Reputation: 25555
Either I don't understand the documentation or it is outdated.
If I run
user[["DOC_ACC_DT", "USER_SIGNON_ID"]].groupby("DOC_ACC_DT").agg(["count"]).resample("1D").fillna(value=0, method="ffill")
It get
TypeError: fillna() got an unexpected keyword argument 'value'
If I just run
.fillna(0)
I get
ValueError: Invalid fill method. Expecting pad (ffill), backfill (bfill) or nearest. Got 0
If I then set
.fillna(0, method="ffill")
I get
TypeError: fillna() got multiple values for keyword argument 'method'
so the only thing that works is
.fillna("ffill")
but of course that makes just a forward fill. However, I want to replace NaN
with zeros. What am I doing wrong here?
Upvotes: 17
Views: 23041
Reputation: 920
You can simply use sum()
for it.
Check out the docs at https://pandas.pydata.org/docs/reference/api/pandas.core.resample.Resampler.sum.html
Basically there's a min_count
parameter, by default it's 0. This means that after you resample, if count(nan) <= min_count
, then the value will be nan. However, since it's 0, by default, the value will be 0. So no need to replace or fillna.
In fact, if you wanted to fill with a value that's not 0, you could set .sum(min_count=1)
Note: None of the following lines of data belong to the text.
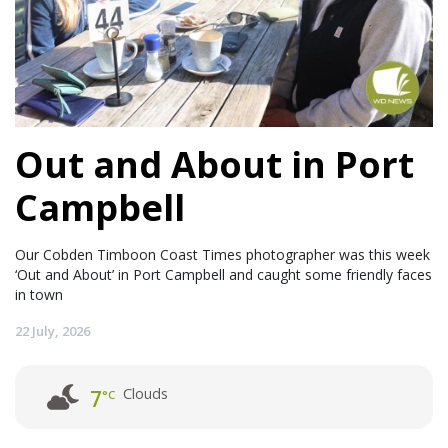
Out and About in Port
Campbell
Our Cobden Timboon Coast Times photographer was this week
‘Out and About’ in Port Campbell and caught some friendly faces
in town
22 July, 2026
Clouds
7
°C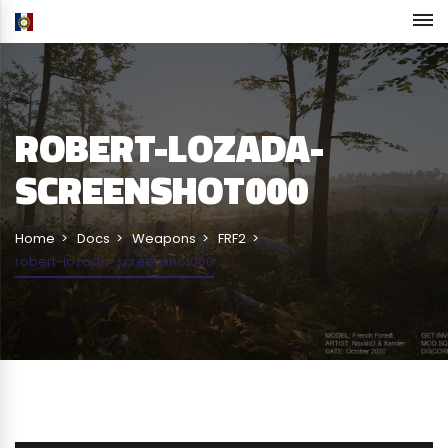
ROBERT-LOZADA-
SCREENSHOT000
Home
Docs
Weapons
FRF2
robert-lozada-screenshot000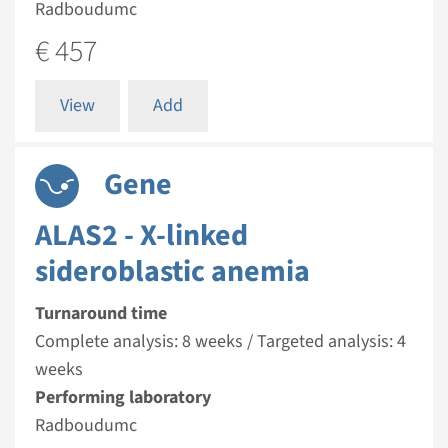
Radboudumc
€ 457
View
Add
Gene
ALAS2 - X-linked
sideroblastic anemia
Turnaround time
Complete analysis: 8 weeks / Targeted analysis: 4
weeks
Performing laboratory
Radboudumc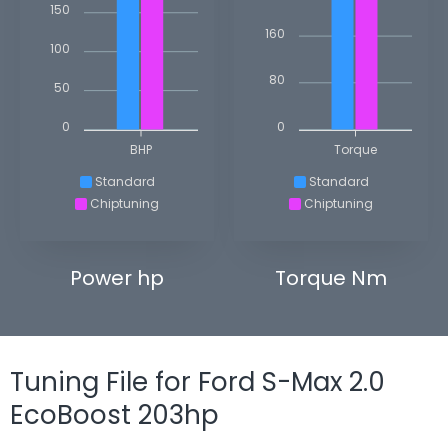
150
160
100
80
50
0
0
BHP
Torque
Standard
Standard
Chiptuning
Chiptuning
Power hp
Torque Nm
Tuning File for Ford S-Max 2.0
EcoBoost 203hp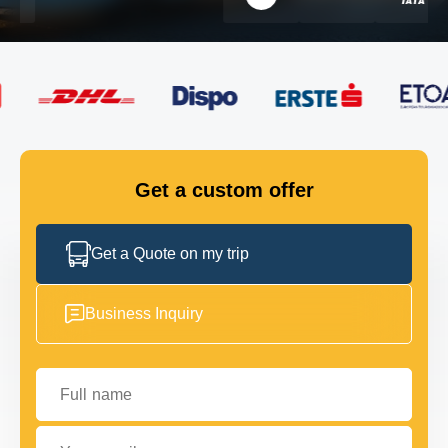
FLEET
GET IN TOUCH
GET IN TOUCH
Get a custom offer
Get a Quote on my trip
Business Inquiry
Full name
Your email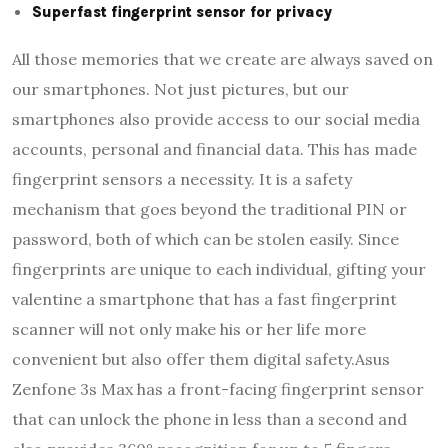
Superfast fingerprint sensor for privacy
All those memories that we create are always saved on
our smartphones. Not just pictures, but our
smartphones also provide access to our social media
accounts, personal and financial data. This has made
fingerprint sensors a necessity. It is a safety
mechanism that goes beyond the traditional PIN or
password, both of which can be stolen easily. Since
fingerprints are unique to each individual, gifting your
valentine a smartphone that has a fast fingerprint
scanner will not only make his or her life more
convenient but also offer them digital safety.Asus
Zenfone 3s Max has a front-facing fingerprint sensor
that can unlock the phone in less than a second and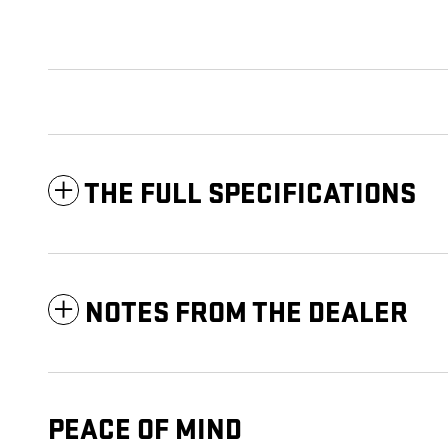
THE FULL SPECIFICATIONS
NOTES FROM THE DEALER
PEACE OF MIND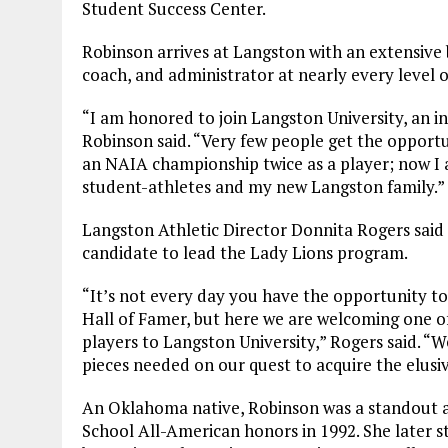
Student Success Center.
Robinson arrives at Langston with an extensive 
coach, and administrator at nearly every level o
“I am honored to join Langston University, an in
Robinson said. “Very few people get the opportu
an NAIA championship twice as a player; now I 
student-athletes and my new Langston family.”
Langston Athletic Director Donnita Rogers said
candidate to lead the Lady Lions program.
“It’s not every day you have the opportunity to
Hall of Famer, but here we are welcoming one o
players to Langston University,” Rogers said. “W
pieces needed on our quest to acquire the elu
An Oklahoma native, Robinson was a standout 
School All-American honors in 1992. She later 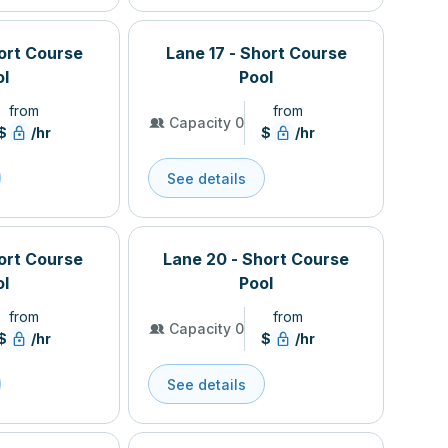
hort Course
Lane 17 - Short Course
ol
Pool
from
from
Capacity 0
$
/hr
$
/hr
See details
hort Course
Lane 20 - Short Course
ol
Pool
from
from
Capacity 0
$
/hr
$
/hr
See details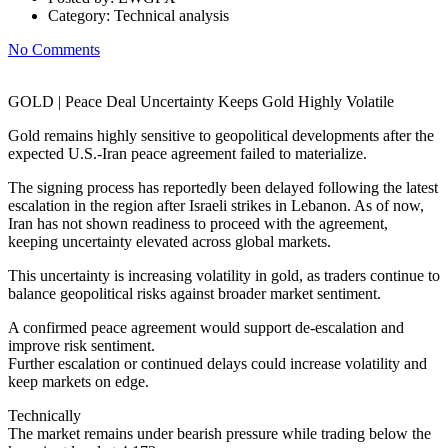
Category:
Technical analysis
No Comments
GOLD | Peace Deal Uncertainty Keeps Gold Highly Volatile
Gold remains highly sensitive to geopolitical developments after the
expected U.S.-Iran peace agreement failed to materialize.
The signing process has reportedly been delayed following the latest
escalation in the region after Israeli strikes in Lebanon. As of now,
Iran has not shown readiness to proceed with the agreement,
keeping uncertainty elevated across global markets.
This uncertainty is increasing volatility in gold, as traders continue to
balance geopolitical risks against broader market sentiment.
A confirmed peace agreement would support de-escalation and
improve risk sentiment.
Further escalation or continued delays could increase volatility and
keep markets on edge.
Technically
The market remains under bearish pressure while trading below the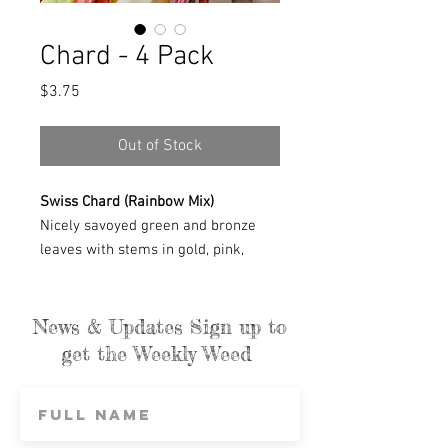
Chard - 4 Pack
Price
$3.75
Out of Stock
Swiss Chard (Rainbow Mix)
Nicely savoyed green and bronze
leaves with stems in gold, pink,
orange, red, and white. These colors
are fabulous and it's unbelievable
that it's organic. To get colors like
News & Updates Sign up to
this, it's usually a sign of genetic
get the Weekly Weed
modification. Tender, mild greens
that cook down beautifully. We use it
constantly — sautéed with onions, in
soups, quiche, or alongside just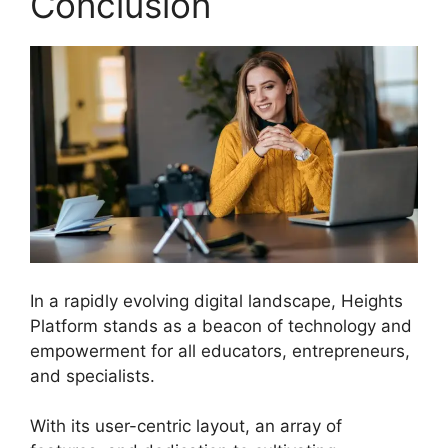
Conclusion
In a rapidly evolving digital landscape, Heights
Platform stands as a beacon of technology and
empowerment for all educators, entrepreneurs,
and specialists.
Heights Platform Vs Zipify
With its user-centric layout, an array of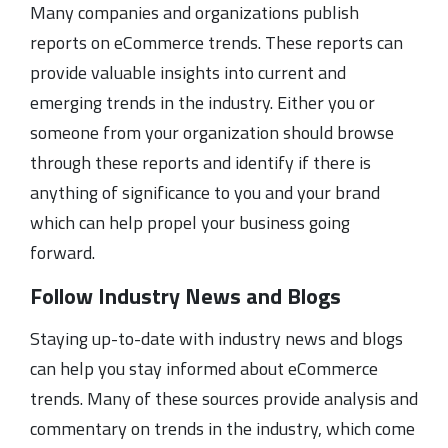
Many companies and organizations publish
reports on eCommerce trends. These reports can
provide valuable insights into current and
emerging trends in the industry. Either you or
someone from your organization should browse
through these reports and identify if there is
anything of significance to you and your brand
which can help propel your business going
forward.
Follow Industry News and Blogs
Staying up-to-date with industry news and blogs
can help you stay informed about eCommerce
trends. Many of these sources provide analysis and
commentary on trends in the industry, which come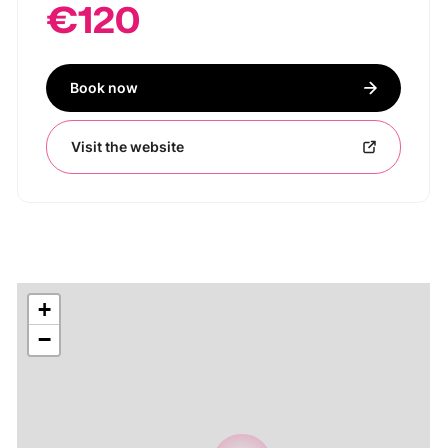
€120
Book now
Visit the website
+
−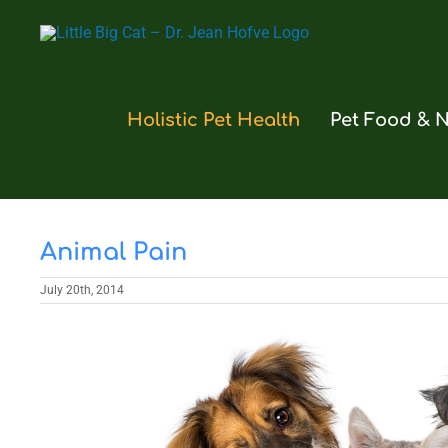
Skip
to
content
Holistic Pet Health
Pet Food & N
Animal Pain
July 20th, 2014
View
Larger
Image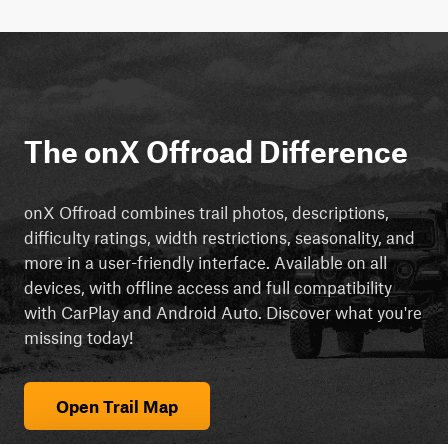
The onX Offroad Difference
onX Offroad combines trail photos, descriptions,
difficulty ratings, width restrictions, seasonality, and
more in a user-friendly interface. Available on all
devices, with offline access and full compatibility
with CarPlay and Android Auto. Discover what you're
missing today!
Open Trail Map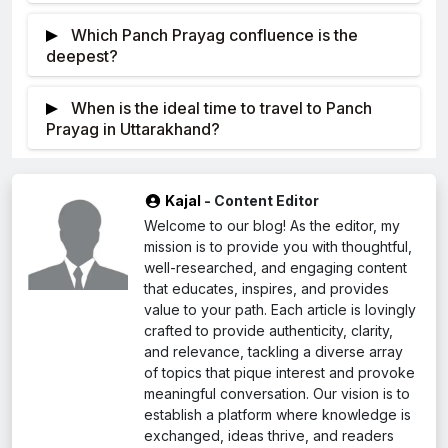
According to Hindu mythology, Goddess
front of while “yag” symbolizes a ritual or religious
Which Panch Prayag confluence is the
Ganga wanted to bless humanity from Earth, but
offering in the Sanskrit language. This is where the
deepest?
Earth was powerless against her. Acknowledging
word “Prayag” originated.
The deepest Prayag among the Panch
this, Lord Shiva decided to split her energy and
Prayag is very important in Hinduism because these
When is the ideal time to travel to Panch
Prayag (five confluences) in Uttarakhand is called
distribute it fairly among the countries.
occasions are considered sacred and lucky. They
Prayag in Uttarakhand?
Devprayag. Compared to previous Prayags, this
are often related to The Rivers’ confluence
During the months between April and October,
one is considerably deeper. It should be noted that
symbolizes sacred union of God. Pilgrimage sites,
it is highly recommended for one to visit the Panch
there is currently no evidence regarding the depth of
religious ceremonies, and celebrations.
Kajal
- Content Editor
Prayag locality of Uttarakhand because this is when
Devprayag. But unlike other Prayags, this one is
Welcome to our blog! As the editor, my
it has the most favorable climate for those who love
thought to be larger, with a depth of between 30
mission is to provide you with thoughtful,
outdoor sports or recreational purposes in addition
and 40 meters.
well-researched, and engaging content
to moving from one place to another during the
that educates, inspires, and provides
value to your path. Each article is lovingly
corresponding periods of time.
crafted to provide authenticity, clarity,
and relevance, tackling a diverse array
of topics that pique interest and provoke
meaningful conversation. Our vision is to
establish a platform where knowledge is
exchanged, ideas thrive, and readers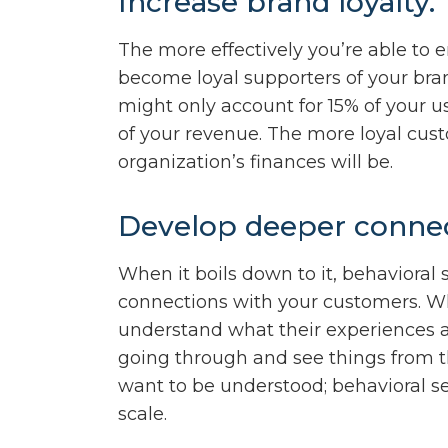
Increase brand loyalty.
The more effectively you’re able to 
become loyal supporters of your bra
might only account for 15% of your u
of your revenue. The more loyal cust
organization’s finances will be.
Develop deeper connec
When it boils down to it, behavioral
connections with your customers. W
understand what their experiences are
going through and see things from th
want to be understood; behavioral 
scale.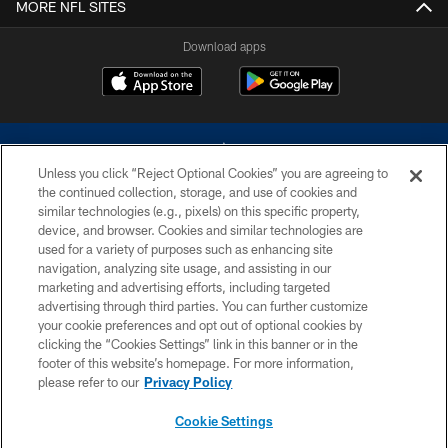
MORE NFL SITES
Download apps
Unless you click “Reject Optional Cookies” you are agreeing to
the continued collection, storage, and use of cookies and
similar technologies (e.g., pixels) on this specific property,
device, and browser. Cookies and similar technologies are
©2026 Dallas Cowboys. All rights reserved. Do not duplicate in any form
without permission of the Dallas Cowboys. The Dallas Cowboys
used for a variety of purposes such as enhancing site
Cheerleaders will not initiate contact with any person to request personal or
navigation, analyzing site usage, and assisting in our
financial information.
marketing and advertising efforts, including targeted
advertising through third parties. You can further customize
PRIVACY POLICY
your cookie preferences and opt out of optional cookies by
clicking the “Cookies Settings” link in this banner or in the
ACCESSIBILITY
footer of this website’s homepage. For more information,
SITE MAP
please refer to our
Privacy Policy
AD CHOICES
Cookie Settings
YOUR PRIVACY CHOICES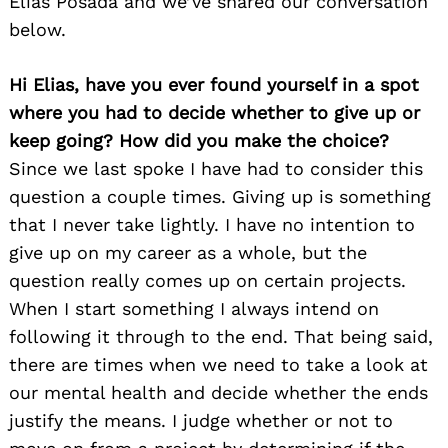
Elias Posada and we’ve shared our conversation
below.
Hi Elias, have you ever found yourself in a spot
where you had to decide whether to give up or
keep going? How did you make the choice?
Since we last spoke I have had to consider this
question a couple times. Giving up is something
that I never take lightly. I have no intention to
give up on my career as a whole, but the
question really comes up on certain projects.
When I start something I always intend on
following it through to the end. That being said,
there are times when we need to take a look at
our mental health and decide whether the ends
justify the means. I judge whether or not to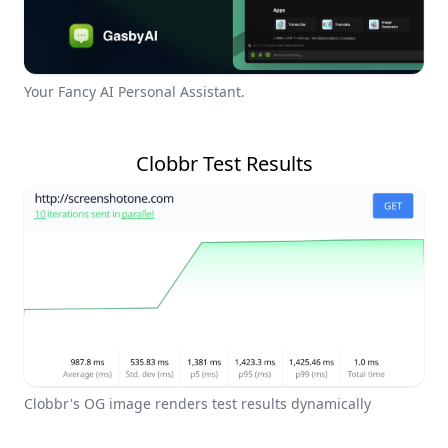
Your Fancy AI Personal Assistant.
Clobbr Test Results
Clobbr's OG image renders test results dynamically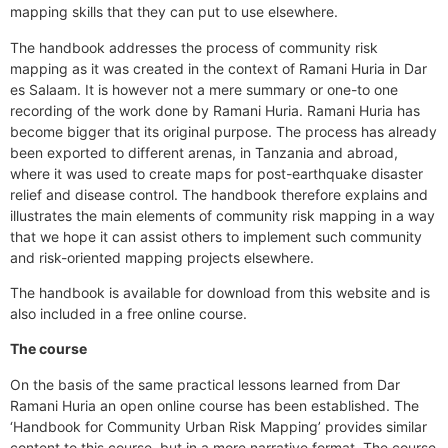
mapping skills that they can put to use elsewhere.
The handbook addresses the process of community risk
mapping as it was created in the context of Ramani Huria in Dar
es Salaam. It is however not a mere summary or one-to one
recording of the work done by Ramani Huria. Ramani Huria has
become bigger that its original purpose. The process has already
been exported to different arenas, in Tanzania and abroad,
where it was used to create maps for post-earthquake disaster
relief and disease control. The handbook therefore explains and
illustrates the main elements of community risk mapping in a way
that we hope it can assist others to implement such community
and risk-oriented mapping projects elsewhere.
The handbook is
available for download from this website
and is
also included in a free online course.
The course
On the basis of the same practical lessons learned from Dar
Ramani Huria an open online course has been established. The
‘Handbook for Community Urban Risk Mapping’ provides similar
content to this course, but in a more narrative format. The course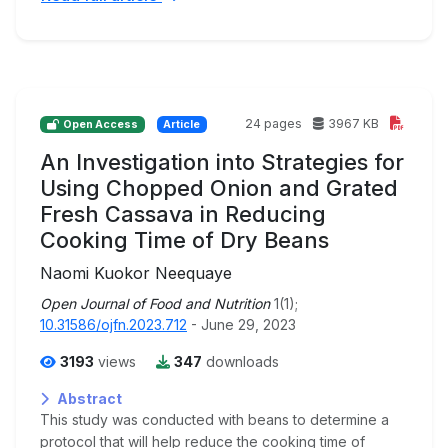
24 pages
3967 KB
Open Access
Article
An Investigation into Strategies for
Using Chopped Onion and Grated
Fresh Cassava in Reducing
Cooking Time of Dry Beans
Naomi Kuokor Neequaye
Open Journal of Food and Nutrition
1(1);
10.31586/ojfn.2023.712
- June 29, 2023
3193
views
347
downloads
Abstract
This study was conducted with beans to determine a
protocol that will help reduce the cooking time of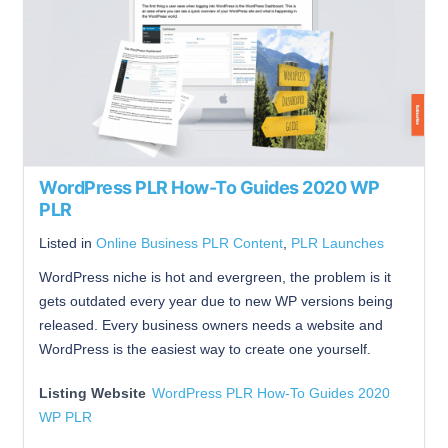
WordPress PLR How-To Guides 2020 WP
PLR
Listed in
Online Business PLR Content
,
PLR Launches
WordPress niche is hot and evergreen, the problem is it
gets outdated every year due to new WP versions being
released. Every business owners needs a website and
WordPress is the easiest way to create one yourself.
Listing Website
WordPress PLR How-To Guides 2020
WP PLR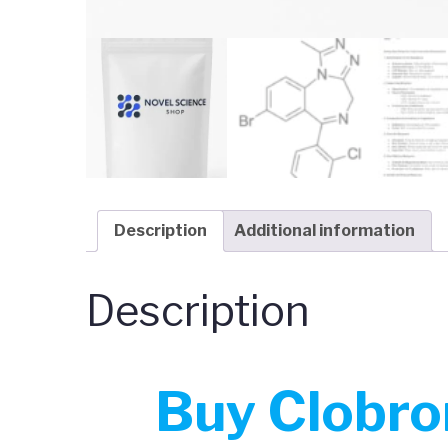
Description
Additional information
Description
Buy
Clobro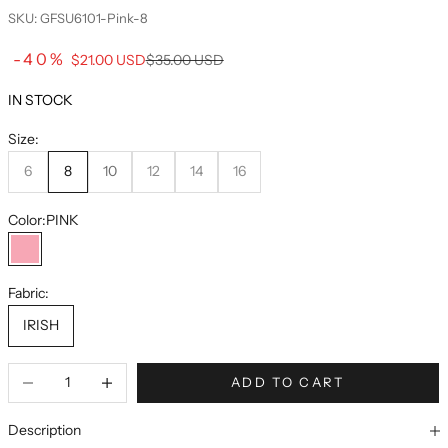
SKU: GFSU6101-Pink-8
Sale price
-40%
Regular price
$21.00 USD
$35.00 USD
IN STOCK
Size:
6
8
10
12
14
16
Color:
PINK
PINK
Fabric:
IRISH
ADD TO CART
Description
then .replace(float('nan'), 'whatever you want')
Example below:
import pandas as pd
>>> df = pd.DataFrame({'date': pd.date_range('2021-01-01', '2021-01-07', freq='3D'),
'value': range(3)})
>>> df
date value
0 2021-01-01 0
1 2021-01-04 1
2 2021-01-07 2
>>> df.set_index('date').resample('D').sum().reset_index()
date value
0 2021-01-01 0
1 2021-01-02 0
2 2021-01-03 0
3 2021-01-04 1
4 2021-01-05 0
5 2021-01-06 0
6 2021-01-07 2
# if you wanna replace nan with some other values, could also use replace() if more than
# 1 column to replace
>>> df.set_index('date').resample('D').sum(min_count=1).fillna(-10).reset_index()
date value
0 2021-01-01 0.0
1 2021-01-02 -10.0
2 2021-01-03 -10.0
3 2021-01-04 1.0
4 2021-01-05 -10.0
5 2021-01-06 -10.0
6 2021-01-07 2.0
Upvotes: 3
Reputation: 2052
The issue here is that you try to call the fillna
method from DatetimeIndexResampler
object, which is returned by the resample
method. If you call an aggregation function before fillna it will work, for example: df.resample('1H').sum().fillna(0)
Upvotes: 2
Reputation: 863721
I do some test and it is very interesting.
Sample:
import pandas as pd
import numpy as np
np.random.seed(1)
rng = pd.date_range('1/1/2012', periods=20, freq='S')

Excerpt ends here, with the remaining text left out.